A linha de eléctrico que liga Sintra à Praia das Maçãs deve ser a quintessência da experiência bucólica sobre carris. Viaja-se em peças de museu gloriosamente restauradas, que hoje circulam sobretudo pelo prazer de circular, ao ritmo do seu tempo de construção. Levam três quartos de hora a percorrer menos de 13 quilómetros de paisagem protegida entre a serra densamente florestada e o mar aberto, passando por quintas pitorescas e vilas tradicionais. O eléctrico é assim parte integrante, ou mesmo o epítome, da mística que consagrou Sintra como santuário do romantismo.
Os eléctricos podem ser os mesmos, a paisagem é que não. Apesar de protegida sob a figura do parque natural, tem sofrido muitas e radicais transfigurações desde que a ferrovia de bitola estreita nela se veio sinuosamente inscrever, nos inícios do século passado. A serra de Sintra é ainda uma das mais frondosas e bonitas de Portugal, mas está agora muito humanizada e mesmo terrivelmente degradada nalgumas áreas. Vendo as coisas em retrospectiva, é bem provável que o eclipse do manto vegetal de Sintra tenha começado justamente com o seu apogeu declarado, ou seja, a era romântica.
Essas e muitas outras leituras são avançadas ao longo de uma excursão fora de carreira do eléctrico de Sintra, este ano lançada no contexto do programa de Verão da rede Ciência Viva. É uma associação que faz todo o sentido, desde logo porque o Centro da Ciência Viva de Sintra funciona na antiga garagem dos eléctricos, contígua à respectiva oficina, que de futuro poderá ser museu e funcionar como seu complemento.
O eléctrico oferece os prazeres do costume, mas três biólogas promovidas a guias esmiúçam a paisagem, ensinando a olhar a serra de Sintra para além dos clichés turísticos. O programa chama-se Da Serra até ao mar e na estreia, a 29 de Julho passado, atingiu lotação esgotada, preenchendo os 30 lugares do eléctrico com uma plateia sobretudo composta por professores.
O carro sem janelas, de bancos corridos e rebatíveis em madeira, está parado na Ribeira, mesmo à porta do centro. Tem o número 7 e será conduzido por Valdemar Alves, responsável pela manutenção da frota sintrense. Mesmo antes do arranque, o nosso guarda-freio não hesita em falar de "património sobre carris" para introduzir um espólio constituído por 14 eléctricos comprados desde 1903 à companhia norte-americana J.G. Brill. São verdadeiras relíquias, em particular os três carros abertos, únicos hoje em circulação. Vem gente dos quatro cantos do mundo só para admirar as máquinas e saber como é andar numa delas.

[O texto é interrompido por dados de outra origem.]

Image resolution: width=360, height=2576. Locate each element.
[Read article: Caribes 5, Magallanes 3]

A história da linha Sintra-Praia das Maçãs é uma declinação local da evolução dos transportes de lazer no século XX. Inaugurada em 1904, primeiro chamada Cintra ao Oceano e depois Sintra-Atlântico, atingiu o apogeu nos anos 30-40, quando chegou a Azenhas do Mar. Era a época em que meio mundo começava a gozar férias e ir a banhos, mas poucos ainda em veículo próprio. Depois, com a vulgarização do automóvel, o eléctrico foi perdendo terreno e a sua circulação no trajecto entre a serra e a praia veio mesmo a ser descontinuada em 1975.